Clustering genes based on their codon usage biases
The above notebooks (Explore_usage_biases_Vcholerae.ipynb
and Explore_usage_biases_Ecoli.ipynb
, and their _first30
versions)
are also used to try clustering methods applied for each amino-acid on "by amino-acid codon biases",
with as many clusters as there are codons for this amino-acid:
-
KMeans (previously tried for V. cholerae only, not used any more).
-
A method inspired by KMeans (i.e. using the same distance type, the squared euclidean distance), but with fixed "centroids" defined by computing standardized usage biases assuming exclusive use of one of the possible codons ("full bias"). The genes are simply assigned to the cluster whose centroids they are closest.
-
Assigning a gene to a cluster labelled by the codon with the highest bias for this gene ("highest bias").
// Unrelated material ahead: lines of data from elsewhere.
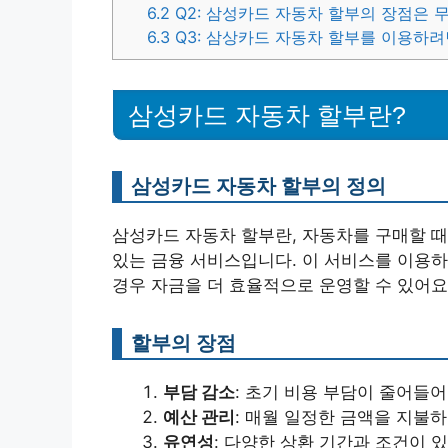
6.2
Q2: 삼성카드 자동차 할부의 장점은 
6.3
Q3: 삼상카드 자동차 할부를 이용하려
삼성카드 자동차 할부란?
삼성카드 자동차 할부의 정의
삼성카드 자동차 할부란, 자동차를 구매할 때
있는 금융 서비스입니다. 이 서비스를 이용하
경우 자금을 더 효율적으로 운영할 수 있어요
할부의 장점
부담 감소
: 초기 비용 부담이 줄어들어
예산 관리
: 매월 일정한 금액을 지불
유연성
: 다양한 상환 기간과 조건이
The second and third methods make it easier to associate each cluster to a preferred codon.
The comparison of cluster composition on one example showed that the results are different. All methods seem to yield reasonable results, judging by the differentiated codon usage bias distributions that are obtained when drawing violin plots for each cluster.
For the sake of clarity, the KMeans method was not used for E. coli.
The cluster assignations are available in the following tables:
For V. cholerae:
- "By amino-acid" codon biases, with cluster assignations based on biases within each codon family: standardized_codon_usage_biases_by_aa_with_aa_based_clusterings.tsv
For E. coli:
- "By amino-acid" codon biases, with cluster assignations based on biases within each codon family: standardized_codon_usage_biases_by_aa_with_aa_based_clusterings.tsv
For each method and each amino-acid there is one column containing the cluster assignations.
The column names follow the pattern cluster_<aa>_<method>
where <aa>
is the one-letter code of an amino-acid, and <method>
is either full_bias
or highest_bias
.
Similar files are also available in the codon_usage_first30
folder.
Extracting lists of genes for each cluster
This is done in the following notebook:
Extract_gene_lists_Vcholerae.ipynb
Extract_gene_lists_Vcholerae_first30.ipynb
Extract_gene_lists_Ecoli.ipynb
Extract_gene_lists_Ecoli_first30.ipynb
The notebooks can be executed on the command-line as follows:
jupyter nbconvert --execute --to html Extract_gene_lists_Vcholerae.ipynb
jupyter nbconvert --execute --to html Extract_gene_lists_Vcholerae_first30.ipynb
jupyter nbconvert --execute --to html Extract_gene_lists_Ecoli.ipynb
jupyter nbconvert --execute --to html Extract_gene_lists_Ecoli_first30.ipynb
These notebooks contains links to gene lists as well as violin plots reprensenting the distribution of codon usage biases within each cluster.
Extracting most positively biased genes from each cluster
A further processing step was added to the above notebooks, that consists in defining a threshold that cuts the distribution of codon usage biases for a given gene cluster at a "valley" of low density in this distribution. Genes above this threshold are those with the top positively-biased genes for the codon around which the cluster is built.